In his preface, Tallis remarks that he has “always been attracted to hinterlands, fringes, twilight places and oddity”. Over time, he writes, his interest in psychological oddity “became something less prurient and somewhat closer to intellectual curiosity. But it remained, in essence, unchanged.”

This is honest, but it leaves unaddressed the uneasy question of what Adam Phillips has characterised as “the therapist’s own self-love”. The therapeutic relationship, however collaborative, inevitably places the therapist in a position of power over his or her client; when the client becomes the subject of a published narrative, the situation becomes even queasier.

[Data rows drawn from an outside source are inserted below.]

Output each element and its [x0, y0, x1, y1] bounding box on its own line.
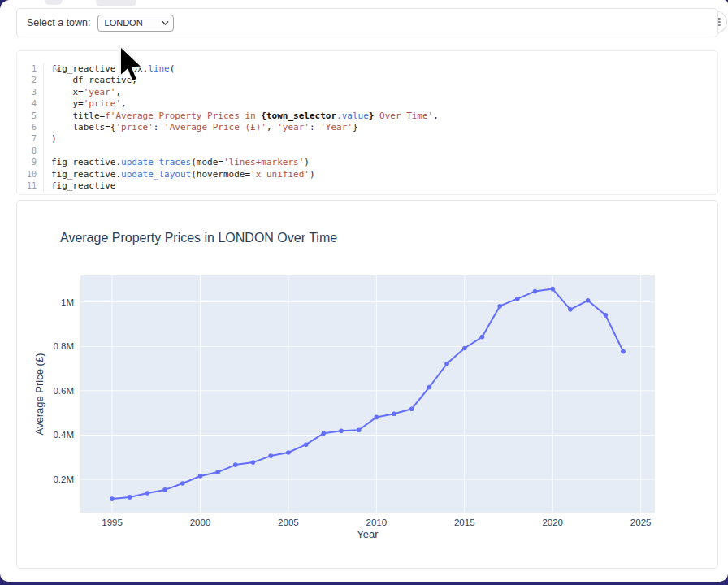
data-point — [304, 442, 309, 447]
town-select[interactable]: LONDON — [98, 15, 174, 32]
svg-text:0.4M: 0.4M — [53, 430, 74, 440]
data-point — [604, 313, 609, 318]
code-line[interactable]: 3 x='year', — [17, 87, 717, 98]
data-point — [444, 362, 449, 366]
data-point — [568, 307, 573, 312]
town-select-wrap: LONDON — [98, 15, 174, 32]
data-point — [497, 304, 502, 309]
svg-text:2020: 2020 — [542, 518, 563, 527]
x-axis-title: Year — [357, 528, 379, 540]
code-line[interactable]: 7) — [17, 133, 717, 145]
select-town-label: Select a town: — [27, 17, 91, 28]
data-point — [550, 287, 555, 292]
data-point — [251, 460, 256, 465]
code-line[interactable]: 9fig_reactive.update_traces(mode='lines+… — [17, 157, 717, 168]
data-point — [180, 481, 185, 486]
code-line[interactable]: 10fig_reactive.update_layout(hovermode='… — [17, 169, 717, 180]
data-point — [268, 453, 273, 458]
data-point — [375, 415, 379, 420]
data-point — [462, 346, 467, 351]
svg-text:2005: 2005 — [278, 518, 299, 527]
svg-text:0.2M: 0.2M — [53, 474, 74, 484]
code-editor[interactable]: 1⌄fig_reactive = px.line(2 df_reactive,3… — [17, 63, 717, 192]
line-number: 6 — [17, 122, 37, 133]
data-point — [621, 349, 626, 354]
data-point — [286, 450, 291, 455]
svg-text:0.8M: 0.8M — [53, 341, 74, 351]
line-number: 7 — [17, 133, 37, 145]
line-number: 3 — [17, 87, 37, 98]
data-point — [339, 429, 344, 434]
svg-text:2010: 2010 — [366, 518, 388, 527]
notebook-page: Select a town: LONDON 1⌄fig_reactive = p… — [0, 0, 728, 582]
code-line[interactable]: 11fig_reactive — [17, 180, 717, 192]
chart-output-cell: 19952000200520102015202020250.2M0.4M0.6M… — [16, 200, 718, 569]
code-line[interactable]: 4 y='price', — [17, 98, 717, 110]
svg-text:0.6M: 0.6M — [53, 386, 74, 396]
svg-text:1M: 1M — [61, 297, 74, 307]
line-number: 5 — [17, 110, 37, 122]
data-point — [410, 407, 414, 412]
code-line[interactable]: 8 — [17, 145, 717, 157]
data-point — [480, 335, 485, 340]
data-point — [145, 491, 150, 496]
data-point — [162, 488, 167, 492]
line-number: 1 — [17, 63, 37, 75]
data-point — [533, 289, 538, 294]
data-point — [198, 474, 203, 479]
line-number: 4 — [17, 98, 37, 110]
data-point — [215, 470, 220, 474]
data-point — [515, 297, 520, 301]
svg-text:2015: 2015 — [454, 518, 475, 527]
data-point — [322, 431, 327, 436]
code-line[interactable]: 2 df_reactive, — [17, 75, 717, 86]
cell-action-tab — [96, 0, 136, 6]
line-number: 11 — [17, 180, 37, 192]
y-axis-title: Average Price (£) — [33, 353, 46, 436]
fold-toggle-icon[interactable]: ⌄ — [54, 62, 58, 73]
data-point — [427, 385, 432, 390]
line-number: 2 — [17, 75, 37, 86]
data-point — [357, 427, 362, 432]
svg-text:2000: 2000 — [190, 518, 211, 527]
data-point — [110, 496, 115, 501]
line-number: 10 — [17, 169, 37, 180]
data-point — [586, 298, 591, 303]
data-point — [233, 462, 238, 467]
data-point — [392, 412, 396, 417]
code-line[interactable]: 1⌄fig_reactive = px.line( — [17, 63, 717, 75]
line-number: 9 — [17, 157, 37, 168]
svg-text:1995: 1995 — [102, 518, 123, 527]
code-line[interactable]: 5 title=f'Average Property Prices in {to… — [17, 110, 717, 122]
code-cell[interactable]: 1⌄fig_reactive = px.line(2 df_reactive,3… — [16, 50, 718, 195]
code-line[interactable]: 6 labels={'price': 'Average Price (£)', … — [17, 122, 717, 133]
svg-text:2025: 2025 — [630, 518, 652, 527]
plotly-line-chart[interactable]: 19952000200520102015202020250.2M0.4M0.6M… — [17, 201, 717, 568]
widget-cell: Select a town: LONDON — [16, 8, 718, 37]
chart-title: Average Property Prices in LONDON Over T… — [60, 231, 337, 245]
line-number: 8 — [17, 145, 37, 157]
cell-action-tab — [45, 0, 63, 5]
data-point — [128, 495, 132, 500]
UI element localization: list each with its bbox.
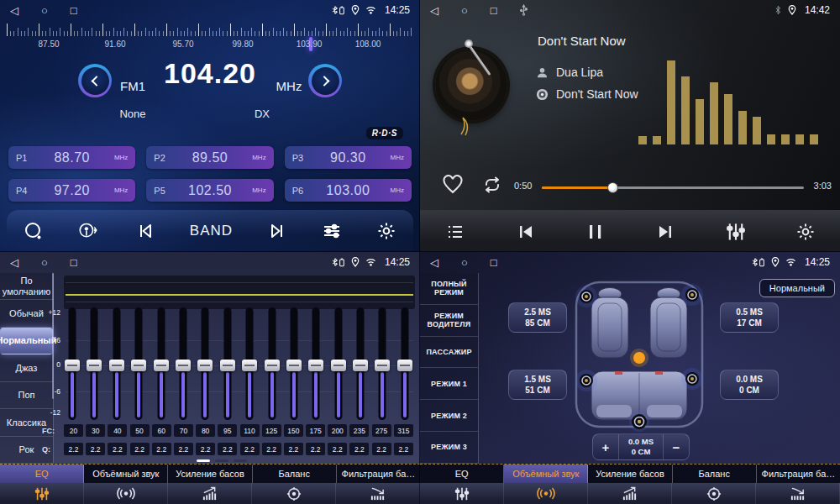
sound-mode-item-5[interactable]: РЕЖИМ 2 bbox=[420, 400, 478, 432]
preset-button-p5[interactable]: P5102.50MHz bbox=[146, 179, 273, 202]
front-left-delay-button[interactable]: 2.5 MS 85 CM bbox=[508, 302, 567, 333]
sliders-icon[interactable] bbox=[322, 221, 342, 241]
preset-button-p3[interactable]: P390.30MHz bbox=[285, 146, 412, 169]
eq-band-slider-235hz[interactable] bbox=[352, 307, 369, 420]
next-track-icon[interactable] bbox=[654, 222, 676, 242]
slider-handle[interactable] bbox=[265, 360, 280, 371]
tab-eq-icon[interactable] bbox=[420, 483, 504, 504]
tab-filter-label[interactable]: Фильтрация ба… bbox=[757, 465, 840, 483]
eq-band-slider-60hz[interactable] bbox=[153, 307, 170, 420]
previous-track-icon[interactable] bbox=[515, 222, 537, 242]
slider-handle[interactable] bbox=[220, 360, 235, 371]
prev-station-icon[interactable] bbox=[135, 221, 155, 241]
increase-delay-button[interactable]: + bbox=[593, 434, 618, 459]
eq-band-slider-20hz[interactable] bbox=[64, 307, 81, 420]
decrease-delay-button[interactable]: − bbox=[664, 434, 689, 459]
sound-mode-item-1[interactable]: ПОЛНЫЙ РЕЖИМ bbox=[420, 273, 478, 305]
tab-eq-icon[interactable] bbox=[0, 483, 84, 504]
slider-handle[interactable] bbox=[109, 360, 124, 371]
tab-balance-label[interactable]: Баланс bbox=[673, 465, 757, 483]
preset-button-p4[interactable]: P497.20MHz bbox=[8, 179, 135, 202]
tab-surround-sound-icon[interactable] bbox=[84, 483, 168, 504]
progress-bar[interactable] bbox=[542, 186, 804, 189]
home-icon[interactable]: ○ bbox=[461, 5, 468, 16]
progress-knob[interactable] bbox=[607, 182, 618, 193]
slider-handle[interactable] bbox=[131, 360, 146, 371]
preset-button-p1[interactable]: P188.70MHz bbox=[8, 146, 135, 169]
tab-balance-label[interactable]: Баланс bbox=[253, 465, 337, 483]
next-station-icon[interactable] bbox=[267, 221, 287, 241]
eq-band-slider-40hz[interactable] bbox=[108, 307, 125, 420]
tune-down-button[interactable] bbox=[78, 64, 112, 97]
tab-balance-icon[interactable] bbox=[252, 483, 336, 504]
tab-filter-label[interactable]: Фильтрация ба… bbox=[337, 465, 420, 483]
slider-handle[interactable] bbox=[353, 360, 368, 371]
recents-icon[interactable]: □ bbox=[71, 5, 77, 16]
sound-mode-item-2[interactable]: РЕЖИМ ВОДИТЕЛЯ bbox=[420, 305, 478, 337]
tune-up-button[interactable] bbox=[308, 64, 342, 97]
slider-handle[interactable] bbox=[308, 360, 323, 371]
slider-handle[interactable] bbox=[65, 360, 80, 371]
search-icon[interactable] bbox=[24, 221, 44, 241]
pause-icon[interactable] bbox=[586, 222, 605, 242]
slider-handle[interactable] bbox=[286, 360, 302, 371]
rear-right-delay-button[interactable]: 0.0 MS 0 CM bbox=[720, 370, 779, 400]
slider-handle[interactable] bbox=[176, 360, 191, 371]
eq-band-slider-80hz[interactable] bbox=[197, 307, 213, 420]
tab-bass-boost-icon[interactable] bbox=[168, 483, 252, 504]
eq-band-slider-315hz[interactable] bbox=[396, 307, 413, 420]
recents-icon[interactable]: □ bbox=[491, 5, 497, 16]
back-icon[interactable]: ◁ bbox=[430, 5, 438, 16]
home-icon[interactable]: ○ bbox=[41, 257, 48, 268]
tab-surround-sound-icon[interactable] bbox=[504, 483, 588, 504]
eq-band-slider-110hz[interactable] bbox=[241, 307, 258, 420]
sound-mode-item-4[interactable]: РЕЖИМ 1 bbox=[420, 368, 478, 400]
back-icon[interactable]: ◁ bbox=[10, 5, 18, 16]
tab-eq-label[interactable]: EQ bbox=[420, 465, 504, 483]
album-art[interactable] bbox=[435, 49, 507, 121]
slider-handle[interactable] bbox=[397, 360, 412, 371]
favorite-heart-icon[interactable] bbox=[442, 175, 464, 197]
profile-badge[interactable]: Нормальный bbox=[759, 279, 835, 297]
playlist-icon[interactable] bbox=[445, 222, 465, 242]
tab-bass-boost-icon[interactable] bbox=[588, 483, 672, 504]
frequency-scale[interactable]: 87.50 91.60 95.70 99.80 103.90 108.00 bbox=[7, 22, 413, 52]
slider-handle[interactable] bbox=[375, 360, 390, 371]
rear-left-delay-button[interactable]: 1.5 MS 51 CM bbox=[508, 370, 567, 400]
eq-band-slider-30hz[interactable] bbox=[86, 307, 102, 420]
eq-band-slider-70hz[interactable] bbox=[175, 307, 192, 420]
eq-sliders-icon[interactable] bbox=[726, 222, 746, 242]
settings-gear-icon[interactable] bbox=[376, 221, 396, 241]
tab-eq-label[interactable]: EQ bbox=[0, 465, 84, 483]
tab-filter-icon[interactable] bbox=[756, 483, 840, 504]
eq-band-slider-50hz[interactable] bbox=[130, 307, 147, 420]
slider-handle[interactable] bbox=[331, 360, 346, 371]
sound-mode-item-6[interactable]: РЕЖИМ 3 bbox=[420, 432, 478, 464]
recents-icon[interactable]: □ bbox=[71, 257, 77, 268]
tab-bass-boost-label[interactable]: Усиление басов bbox=[168, 465, 252, 483]
slider-handle[interactable] bbox=[154, 360, 169, 371]
front-right-delay-button[interactable]: 0.5 MS 17 CM bbox=[720, 302, 779, 333]
eq-band-slider-175hz[interactable] bbox=[307, 307, 324, 420]
home-icon[interactable]: ○ bbox=[461, 257, 468, 268]
slider-handle[interactable] bbox=[242, 360, 257, 371]
home-icon[interactable]: ○ bbox=[41, 5, 48, 16]
band-button[interactable]: BAND bbox=[190, 223, 233, 239]
tab-balance-icon[interactable] bbox=[672, 483, 756, 504]
sound-mode-item-3[interactable]: ПАССАЖИР bbox=[420, 337, 478, 369]
settings-gear-icon[interactable] bbox=[795, 222, 816, 242]
back-icon[interactable]: ◁ bbox=[430, 257, 438, 268]
preset-button-p2[interactable]: P289.50MHz bbox=[146, 146, 273, 169]
tab-bass-boost-label[interactable]: Усиление басов bbox=[588, 465, 672, 483]
slider-handle[interactable] bbox=[87, 360, 102, 371]
eq-band-slider-125hz[interactable] bbox=[264, 307, 281, 420]
eq-band-slider-275hz[interactable] bbox=[374, 307, 391, 420]
recents-icon[interactable]: □ bbox=[491, 257, 497, 268]
tab-surround-sound-label[interactable]: Объёмный звук bbox=[504, 465, 588, 483]
preset-button-p6[interactable]: P6103.00MHz bbox=[285, 179, 412, 202]
repeat-icon[interactable] bbox=[480, 176, 504, 197]
broadcast-icon[interactable] bbox=[78, 222, 101, 240]
tab-surround-sound-label[interactable]: Объёмный звук bbox=[84, 465, 168, 483]
eq-band-slider-95hz[interactable] bbox=[219, 307, 236, 420]
eq-preset-item-1[interactable]: По умолчанию bbox=[0, 273, 53, 300]
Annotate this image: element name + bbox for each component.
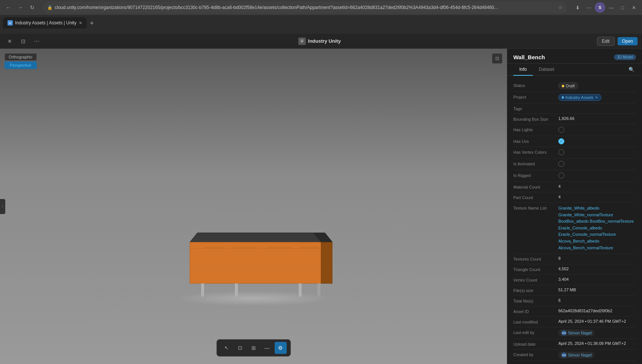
browser-tab-active[interactable]: U Industry Assets | Assets | Unity ✕ [3,17,87,28]
textures-count-value: 8 [558,256,636,261]
close-button[interactable]: ✕ [628,2,639,13]
triangle-count-value: 4,502 [558,267,636,271]
has-lights-row: Has Lights [513,124,636,136]
tab-title: Industry Assets | Assets | Unity [15,20,77,25]
material-count-row: Material Count 4 [513,182,636,192]
window-controls: ← → ↻ [3,2,38,13]
panel-toggle-button[interactable]: ⊡ [18,36,29,46]
file-size-label: File(s) size [513,288,558,293]
panel-tabs: Info Dataset 🔍 [507,64,642,76]
project-label: Project [513,94,558,99]
perspective-view-button[interactable]: Perspective [5,61,37,69]
total-files-row: Total file(s) 6 [513,296,636,306]
created-by-user-avatar: SN [561,352,567,358]
viewport-corner-button[interactable]: ⊡ [492,53,502,64]
file-size-value: 51.27 MB [558,288,636,292]
tab-close-button[interactable]: ✕ [79,21,82,25]
texture-name-row: Texture Name List Granite_White_albedo G… [513,203,636,254]
status-row: Status Draft [513,80,636,92]
is-rigged-value [558,172,636,179]
textures-count-label: Textures Count [513,256,558,261]
tab-favicon: U [8,20,13,25]
project-tag: Industry Assets ✕ [558,94,601,101]
last-edit-user-name: Simon Nagel [568,331,592,335]
has-lights-value [558,127,636,133]
refresh-button[interactable]: ↻ [27,2,38,13]
viewport-view-controls: Orthographic Perspective [5,53,37,69]
project-text: Industry Assets [565,95,594,100]
cursor-icon: ↖ [224,345,229,351]
svg-rect-11 [299,283,302,297]
app-logo-text: Industry Unity [308,38,341,44]
bench-svg [175,222,332,297]
move-tool-button[interactable]: ⊡ [234,342,246,354]
scale-tool-button[interactable]: ⊞ [248,342,260,354]
vertex-count-label: Vertex Count [513,277,558,282]
address-bar[interactable]: 🔒 cloud.unity.com/home/organizations/907… [43,1,567,13]
edit-button[interactable]: Edit [597,37,615,46]
tags-row: Tags [513,103,636,114]
file-size-row: File(s) size 51.27 MB [513,285,636,296]
has-lights-icon [558,127,564,133]
line-tool-button[interactable]: — [261,342,273,354]
viewport[interactable]: Orthographic Perspective ⊡ ‹ [0,49,507,364]
material-count-label: Material Count [513,184,558,189]
new-tab-button[interactable]: + [87,18,97,28]
bounding-box-value: 1,826.66 [558,116,636,121]
total-files-label: Total file(s) [513,298,558,303]
minimize-button[interactable]: — [606,2,616,13]
project-value: Industry Assets ✕ [558,94,636,101]
created-by-row: Created by SN Simon Nagel [513,349,636,361]
collapse-left-button[interactable]: ‹ [0,199,5,214]
move-icon: ⊡ [238,345,242,351]
main-content: Orthographic Perspective ⊡ ‹ [0,49,642,364]
part-count-value: 4 [558,195,636,199]
triangle-count-row: Triangle Count 4,502 [513,264,636,275]
forward-button[interactable]: → [15,2,26,13]
material-count-value: 4 [558,184,636,189]
has-vertex-colors-icon [558,149,564,155]
profile-button[interactable]: S [595,2,605,13]
browser-top-bar: ← → ↻ 🔒 cloud.unity.com/home/organizatio… [0,0,642,15]
settings-icon: ⚙ [278,345,283,351]
status-value: Draft [558,82,636,89]
is-animated-value [558,161,636,168]
status-label: Status [513,82,558,88]
lock-icon: 🔒 [47,5,53,10]
app-wrapper: ✕ ⊡ ⋯ U Industry Unity Edit Open Orthogr… [0,34,642,364]
vertex-count-value: 3,404 [558,277,636,282]
viewport-toolbar: ↖ ⊡ ⊞ — ⚙ [217,339,291,357]
svg-rect-9 [201,283,204,297]
tags-label: Tags [513,106,558,111]
last-edit-user-chip: SN Simon Nagel [558,330,595,336]
settings-tool-button[interactable]: ⚙ [275,342,287,354]
tab-dataset[interactable]: Dataset [533,64,560,76]
panel-options-button[interactable]: ⋯ [32,36,42,46]
project-remove-button[interactable]: ✕ [595,96,598,99]
cursor-tool-button[interactable]: ↖ [221,342,233,354]
asset-id-row: Asset ID 662a4028d831a27ded26f0b2 [513,306,636,317]
app-top-bar: ✕ ⊡ ⋯ U Industry Unity Edit Open [0,34,642,49]
bounding-box-label: Bounding Box Size [513,116,558,121]
logo-icon: U [298,37,306,45]
panel-body: Status Draft Project Industry As [507,76,642,364]
maximize-button[interactable]: □ [617,2,628,13]
triangle-count-label: Triangle Count [513,267,558,272]
status-text: Draft [566,84,575,88]
created-by-value: SN Simon Nagel [558,352,636,358]
download-button[interactable]: ⬇ [572,2,583,13]
svg-rect-0 [190,242,321,283]
orthographic-view-button[interactable]: Orthographic [5,53,37,61]
tab-info[interactable]: Info [513,64,533,76]
project-row: Project Industry Assets ✕ [513,92,636,103]
bench-model [175,222,332,297]
last-edit-by-row: Last edit by SN Simon Nagel [513,327,636,339]
scale-icon: ⊞ [251,345,256,351]
open-button[interactable]: Open [618,37,637,45]
last-edit-by-value: SN Simon Nagel [558,330,636,336]
panel-search-button[interactable]: 🔍 [627,65,636,74]
is-animated-icon [558,161,564,167]
back-button[interactable]: ← [3,2,14,13]
panel-close-button[interactable]: ✕ [5,36,15,46]
extensions-button[interactable]: ⋯ [583,2,594,13]
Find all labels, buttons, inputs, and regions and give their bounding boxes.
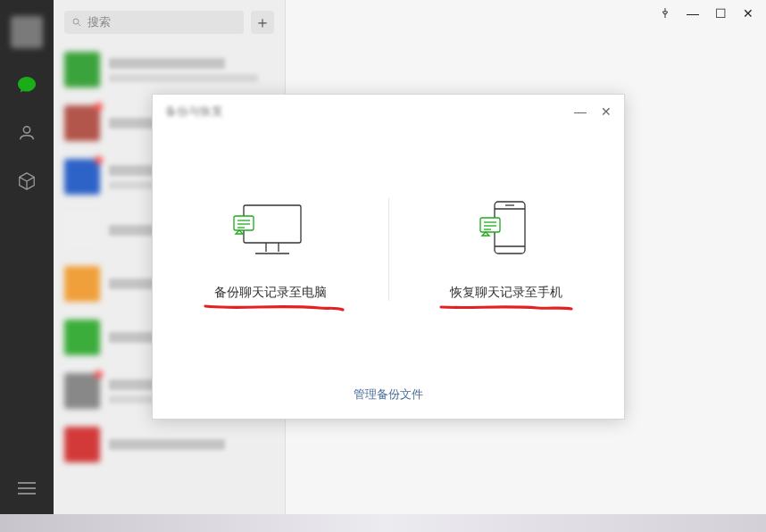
close-button[interactable]: ✕	[743, 6, 754, 21]
chat-title	[109, 58, 225, 69]
unread-badge	[95, 156, 103, 164]
left-rail	[0, 0, 54, 514]
window-controls: — ☐ ✕	[647, 0, 766, 27]
chat-title	[109, 439, 225, 450]
svg-line-1	[79, 24, 81, 27]
user-avatar[interactable]	[11, 16, 43, 48]
backup-label: 备份聊天记录至电脑	[214, 285, 327, 301]
minimize-button[interactable]: —	[687, 6, 699, 21]
dialog-title: 备份与恢复	[165, 104, 223, 120]
new-chat-button[interactable]: ＋	[251, 11, 274, 34]
search-placeholder: 搜索	[87, 14, 111, 30]
chat-item[interactable]	[54, 43, 285, 96]
chat-avatar	[64, 373, 100, 409]
search-input[interactable]: 搜索	[64, 11, 244, 34]
chat-item[interactable]	[54, 418, 285, 471]
chat-avatar	[64, 427, 100, 462]
chat-tab-icon[interactable]	[15, 73, 38, 96]
contacts-tab-icon[interactable]	[15, 121, 38, 145]
manage-backup-link[interactable]: 管理备份文件	[354, 387, 423, 403]
chat-avatar	[64, 159, 100, 195]
dialog-footer: 管理备份文件	[153, 370, 624, 419]
phone-icon	[466, 198, 546, 263]
dialog-minimize-button[interactable]: —	[574, 104, 587, 119]
chat-avatar	[64, 212, 100, 248]
dialog-body: 备份聊天记录至电脑 恢复聊天记录至手机	[153, 129, 624, 370]
dialog-close-button[interactable]: ✕	[601, 104, 612, 119]
unread-badge	[95, 103, 103, 111]
pin-button[interactable]	[660, 6, 670, 21]
annotation-underline	[204, 303, 337, 310]
search-icon	[71, 17, 82, 28]
search-row: 搜索 ＋	[54, 0, 285, 43]
computer-icon	[230, 198, 311, 263]
restore-to-phone-option[interactable]: 恢复聊天记录至手机	[389, 198, 625, 301]
menu-button[interactable]	[18, 482, 36, 495]
svg-point-0	[73, 19, 79, 24]
maximize-button[interactable]: ☐	[715, 6, 727, 21]
chat-avatar	[64, 105, 100, 141]
decorative-strip	[0, 514, 766, 532]
restore-label: 恢复聊天记录至手机	[450, 285, 562, 301]
dialog-titlebar: 备份与恢复 — ✕	[153, 95, 624, 129]
annotation-underline	[439, 303, 573, 310]
backup-to-computer-option[interactable]: 备份聊天记录至电脑	[153, 198, 389, 301]
chat-avatar	[64, 52, 100, 87]
chat-preview	[109, 74, 258, 82]
unread-badge	[95, 370, 103, 378]
chat-avatar	[64, 266, 100, 302]
backup-restore-dialog: 备份与恢复 — ✕ 备份聊天记录至电脑	[152, 94, 625, 420]
chat-avatar	[64, 320, 100, 355]
collect-tab-icon[interactable]	[15, 170, 38, 193]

Very few books are written by patients exposing the quirks and eccentricities of the practitioner who treated them (though such a book might be interesting). Reading Tallis’s stories of Megan, Anita and Mark, one begins, naturally, to wonder about the ownership of such narratives.

“Intellectual curiosity” is not a bad answer to the question of why a clinician might feel entitled to publish an account for a general readership of his clients’ intimate suffering. But perhaps further justification is required. The very best writing on such matters combines professional expertise with a pitiless self-knowledge and outstanding prose to offer a transcendent insight into the human condition.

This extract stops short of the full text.